Cursor's Four Modes

Cursor has four modes — inline edit, agent, tab completion, and ask. Knowing which to reach for and when is what separates productive use from frustrated use.

March 30, 20265 min read1 / 6

Cursor has "three and a half" modes — and each one is the right tool for a different job. Mixing them up is one of the biggest sources of frustration for new users.

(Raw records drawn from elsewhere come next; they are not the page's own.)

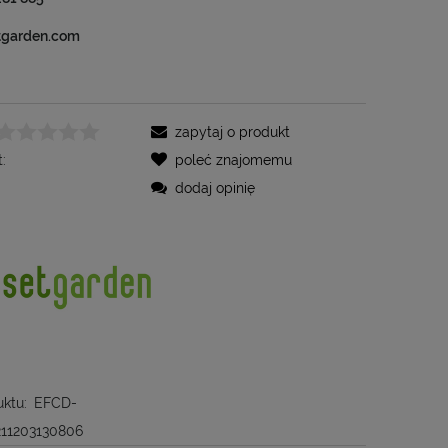
tgarden.com
zapytaj o produkt
:
poleć znajomemu
dodaj opinię
ktu:
EFCD-
211203130806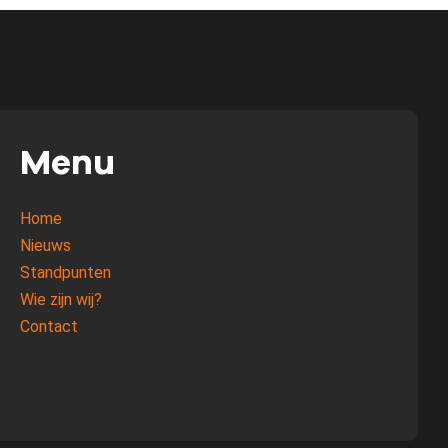
Menu
Home
Nieuws
Standpunten
Wie zijn wij?
Contact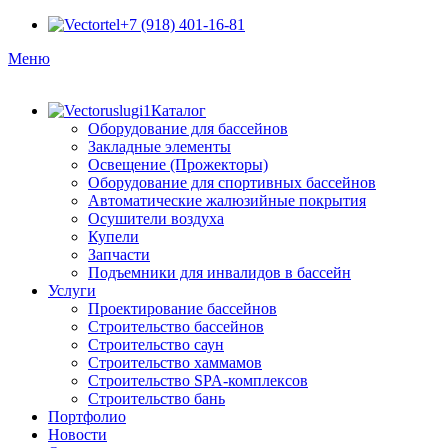
+7 (918) 401-16-81
Меню
Каталог
Оборудование для бассейнов
Закладные элементы
Освещение (Прожекторы)
Оборудование для спортивных бассейнов
Автоматические жалюзийные покрытия
Осушители воздуха
Купели
Запчасти
Подъемники для инвалидов в бассейн
Услуги
Проектирование бассейнов
Строительство бассейнов
Строительство саун
Строительство хаммамов
Строительство SPA-комплексов
Строительство бань
Портфолио
Новости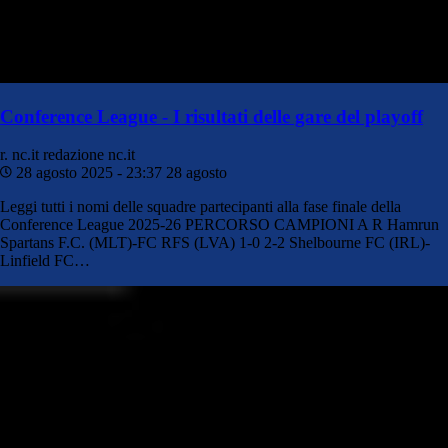
Conference League - I risultati delle gare del playoff
r. nc.it
redazione nc.it
28 agosto 2025 - 23:37
28 agosto
Leggi tutti i nomi delle squadre partecipanti alla fase finale della
Conference League 2025-26 PERCORSO CAMPIONI A R Hamrun
Spartans F.C. (MLT)-FC RFS (LVA) 1-0 2-2 Shelbourne FC (IRL)-
Linfield FC…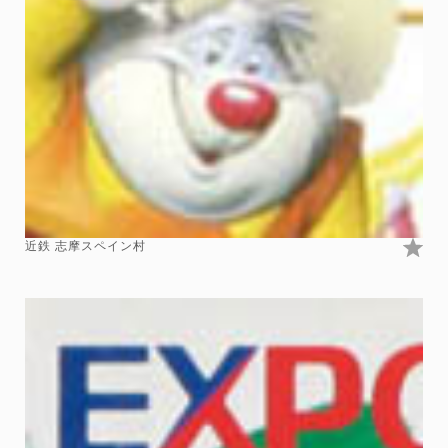
近鉄 志摩スペイン村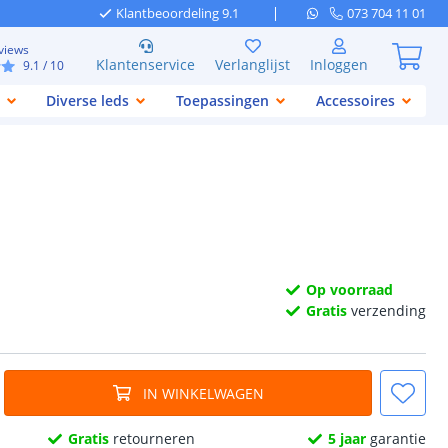
Klantbeoordeling 9.1
073 704 11 01
views
Klantenservice
Verlanglijst
Inloggen
9.1
/ 10
Diverse leds
Toepassingen
Accessoires
Op voorraad
Gratis
verzending
IN WINKELWAGEN
Gratis
retourneren
5 jaar
garantie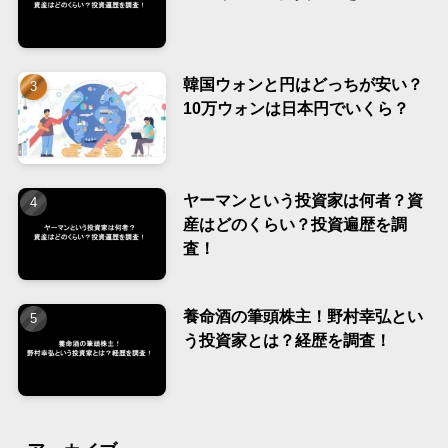
韓国ウォンと円はどっちが安い？
10万ウォンは日本円でいくら？
ヤーマンという投資家は何者？資
産はどのくらい？投資遍歴を調
査！
養命酒の筆頭株主！野村幸弘とい
う投資家とは？経歴を調査！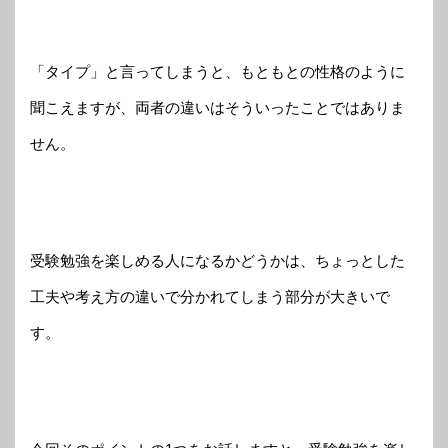
「タイプ」と言ってしまうと、もともとの性格のように
聞こえますが、両者の違いはそういったことではありま
せん。
受験勉強を楽しめる人になるかどうかは、ちょっとした
工夫や考え方の違いで分かれてしまう部分が大きいで
す。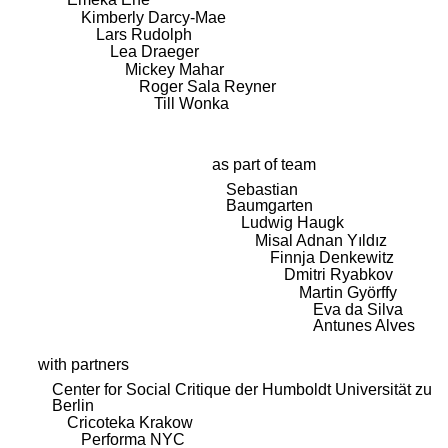
Kimberly Darcy-Mae
Lars Rudolph
Lea Draeger
Mickey Mahar
Roger Sala Reyner
Till Wonka
as part of team
Sebastian
Baumgarten
Ludwig Haugk
Misal Adnan Yıldız
Finnja Denkewitz
Dmitri Ryabkov
Martin Györffy
Eva da Silva
Antunes Alves
with partners
Center for Social Critique der Humboldt Universität zu
Berlin
Cricoteka Krakow
Performa NYC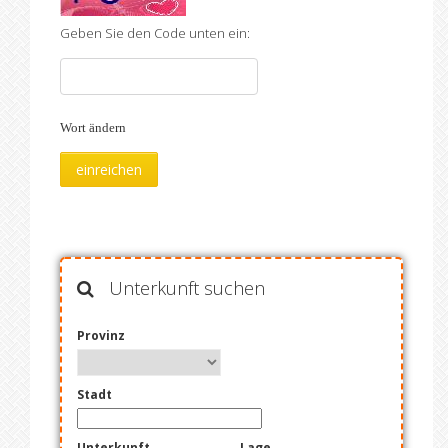
Geben Sie den Code unten ein:
Wort ändern
Unterkunft suchen
Provinz
Stadt
Unterkunft
Lage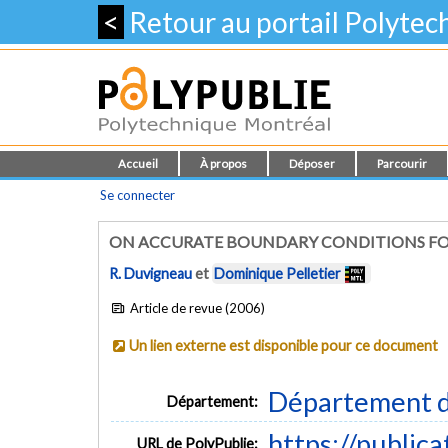
<
Retour au portail Polyte
Accueil
À propos
Déposer
Parcourir
Se connecter
ON ACCURATE BOUNDARY CONDITIONS FOR
R. Duvigneau
et
Dominique Pelletier
Article de revue (2006)
Un lien externe est disponible pour ce document
Département d
Département:
https://public
URL de PolyPublie:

The Four Modes at a Glance

ModeShortcutWhat It Does
Inline EditCmd/Ctrl+KEdit a specific selection, right in the file
AgentCmd/Ctrl+L → Agent tabMulti-file, multi-step tasks
Tab Completion(automatic)Ghost-text autocomplete as you type
AskCmd/Ctrl+L → Ask tabQuestions about code, no changes made

Inline Edit (Cmd+K)

Inline edit is the most surgical mode. Select some code, hit Cmd+K, write what you want to change, and Cursor shows you a diff inline. Accept or reject.

When to use it:

  • You're staring at a specific function that needs changing
  • You want a targeted refactor of 5–50 lines
  • You want full control over exactly what changes

Example: you have a function that's 30 lines long and harder to read than it should be.

Plain text
1. Select the function 2. Cmd+K 3. "Refactor this into smaller, well-named helper functions" 4. Review the diff — accept, reject, or ask for changes

The diff is shown right in the file. Green = added, red = removed. You're in control of what gets applied.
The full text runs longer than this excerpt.